Memory Frequency Scaling on Intel's Skull Canyon NUC - An Investigation
by Ganesh T S on August 29, 2016 8:00 AM ESTOverclocking has generally been the domain of enthusiasts with desktop rigs. However, increasing the CPU frequency beyond the official specification is not the only way to extract more performance from a computing system. Memory-bound workloads can benefit from memory hierarchies with increased bandwidth and/or lower latencies.
The memory controller in the Intel U-series processors (on which most, if not all, high performance SFF systems are based) is rated for operation only according to the standard JEDEC guidelines (1600 MHz for DDR3 and 2133 MHz for DDR4). However, the Skull Canyon NUC (NUC6i7KYK) can support DDR4 SODIMMs operating at 2133 MHz+. In this article, we explore the effects of varying DDR4 frequencies and latencies on the NUC6i7KYK.
Background
Intel's Skylake platform brought DDR4 DRAM into the mainstream market. DDR4 brings a host of improvements over DDR3, particularly in terms of operating at lower voltage and higher frequencies. Another important advantage is the maximum capacity per DIMM (moving from the usual 8GB in DDR3 to 16GB in DDR4). On standard non-overclocked systems, the DDR4 memory can operate at up to 2133 MHz. DDR4 DIMMs operating as high as 3733 MHz are available for desktop systems with full-sized memory slots. On the SODIMM side, we have seen various vendors introduce kits operating at more than 2133 MHz. However, there are very few systems utilizing DDR4 SODIMMs that also support for memory overclocking (a term I will use in this article to indicate DDR4 operation at more than 2133 MHz).
SODIMMs are used in notebooks and SFF PCs. The memory in most notebooks is rarely upgraded, and many high-performance notebooks are now opting to go with soldered DRAM instead of SODIMM slots. That leaves SFF PCs as the only viable option to explore the benefits of these new wave of DDR4 SODIMMs. Skylake-U is not an effective option because its memory controller is rated to operate at only 2133 MHz. However, the Skull Canyon NUC (NUC6i7KYK), which combines a Skylake-H CPU (Core i7-6770HQ) with the H170 chipset, is a completely different platform. The BIOS includes XMP support, resulting in the appropriate SODIMM kits operating at speeds higher than 2133 MHz automatically.
One of the advantages of DDR4 SODIMMs is that we can get up to 16GB on a single SODIMM. On systems like the NUC6i7KYK with two SODIMM slots, we can have up to 32GB of DRAM. To that end, for today's article we have procured 2x16GB DDR4 SODIMM kits rated for operation at more than 2133 MHz from Corsair, Crucial, G.Skill, Kingston and Patriot Memory to study the impact of memory overclocking on the performance of Skull Canyon.
The Core i7-6770HQ Memory Controller and Hierarchy
Our Skull Canyon NUC (NUC6i7KYK) review analyzed the platform and BIOS in great detail.

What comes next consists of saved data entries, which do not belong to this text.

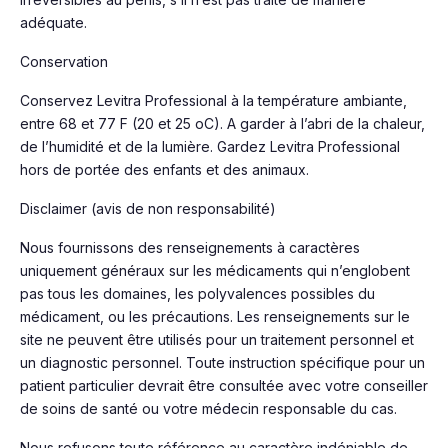
adéquate.
Conservation
Conservez Levitra Professional à la température ambiante,
entre 68 et 77 F (20 et 25 oC). A garder à l’abri de la chaleur,
de l’humidité et de la lumière. Gardez Levitra Professional
hors de portée des enfants et des animaux.
Disclaimer (avis de non responsabilité)
Nous fournissons des renseignements à caractères
uniquement généraux sur les médicaments qui n’englobent
pas tous les domaines, les polyvalences possibles du
médicament, ou les précautions. Les renseignements sur le
site ne peuvent être utilisés pour un traitement personnel et
un diagnostic personnel. Toute instruction spécifique pour un
patient particulier devrait être consultée avec votre conseiller
de soins de santé ou votre médecin responsable du cas.
Nous refusons toute référence au caractère indéniable de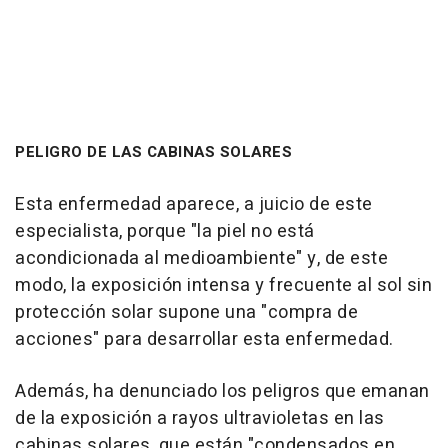
PELIGRO DE LAS CABINAS SOLARES
Esta enfermedad aparece, a juicio de este
especialista, porque "la piel no está
acondicionada al medioambiente" y, de este
modo, la exposición intensa y frecuente al sol sin
protección solar supone una "compra de
acciones" para desarrollar esta enfermedad.
Además, ha denunciado los peligros que emanan
de la exposición a rayos ultravioletas en las
cabinas solares, que están "condensados en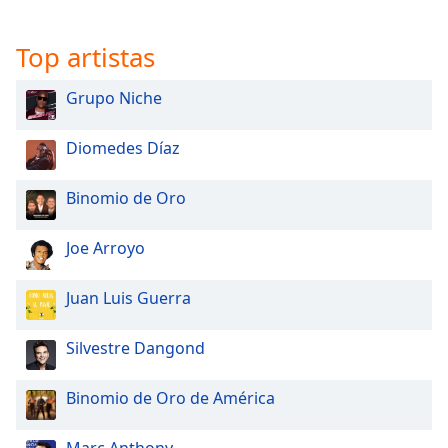
Font
Family
Top artistas
Grupo Niche
Reset
Done
Diomedes Díaz
Close
Modal
Dialog
End
Binomio de Oro
of
dialog
Joe Arroyo
window.
Juan Luis Guerra
Silvestre Dangond
Binomio de Oro de América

The block diagram shows two channels of DDR4 memory operating at 1.2V for a 128b memory interface. When both memory slots are occupied, the two memory channels operate in dual-channel symmetric mode (also known as interleaved mode) and provide the best performance for real-world applications. Addresses are ping-ponged between the channels after each cache line boundary (64 bytes). In the case that only one slot is occupied, the operation is in single-channel asymmetric mode. The memory controller does support ECC RAM (since it is used in the Xeon E3-1500 v5 lineup also), but the feature is disabled in the Core i7-6770HQ.
Intel recommends that the SODIMMs used in the NUC6i7KYK support the Serial Presence Detect (SPD) data structure. This allows the BIOS to read the SPD data and program the chipset to accurately configure memory settings for optimum performance. If non-SPD memory is installed, the BIOS will attempt to correctly configure the memory settings, but performance and reliability may be impacted or the SO-DIMMs may not function under the determined frequency.

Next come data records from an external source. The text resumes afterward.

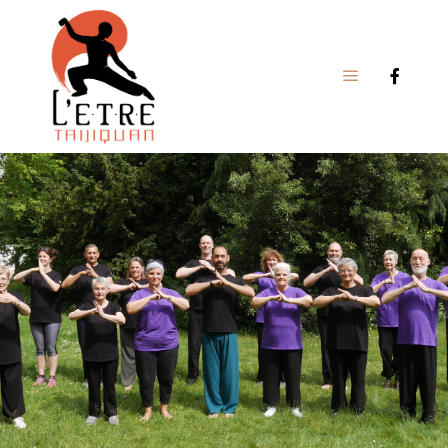
Bienvenue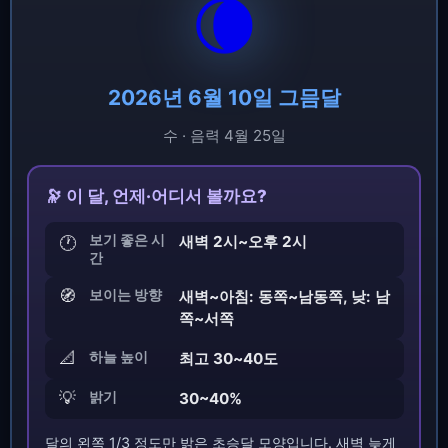
🌘
2026년 6월 10일 그믐달
수 · 음력 4월 25일
🔭 이 달, 언제·어디서 볼까요?
보기 좋은 시
새벽 2시~오후 2시
🕐
간
🧭
보이는 방향
새벽~아침: 동쪽~남동쪽, 낮: 남
쪽~서쪽
📐
하늘 높이
최고 30~40도
💡
밝기
30~40%
달의 왼쪽 1/3 정도만 밝은 초승달 모양입니다. 새벽 늦게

The other interesting aspect of the Core i7-6770HQ that bears relevance to the performance of the NUC6i7KYK is the internal memory hierarchy. The processor is one of the Skylake-H members to come with a 128MB On-Package Cache (eDRAM). The processor also features a 6MB L3 (LLC) cache, which is smarted among all 4 CPU cores. Each core also has a dedicated 256KB L2 cache (making for a total of 1MB L2 in the Core i7-6770HQ). Skylake's core architecture (32KB of I-cache and 32KB of D-cache) is well-known and has been analyzed before.
The LLC in the Core i7-6770HQ is only 6MB (1.5MB/core), while other members of the Skylake-H family with Iris Pro Graphics (same 128MB eDRAM configuration) have 2MB of LLC per core (total of 8MB). The most important aspect here is that the eDRAM is not available only to the GPU, but also to the other clients of the memory controller.
The BIOS of the NUC6i7KYK supports the Extreme Memory Profile (XMP), an Intel-developed JEDEC SPD extension for memory kits to indicate support for high-performance timings that are beyond the standard JEDEC standard. This allows 'overclocked' memory kits to be plug-and-play. The BIOS can read the extra SPD information at boot time and automatically set the memory timings to the overclocked configuration.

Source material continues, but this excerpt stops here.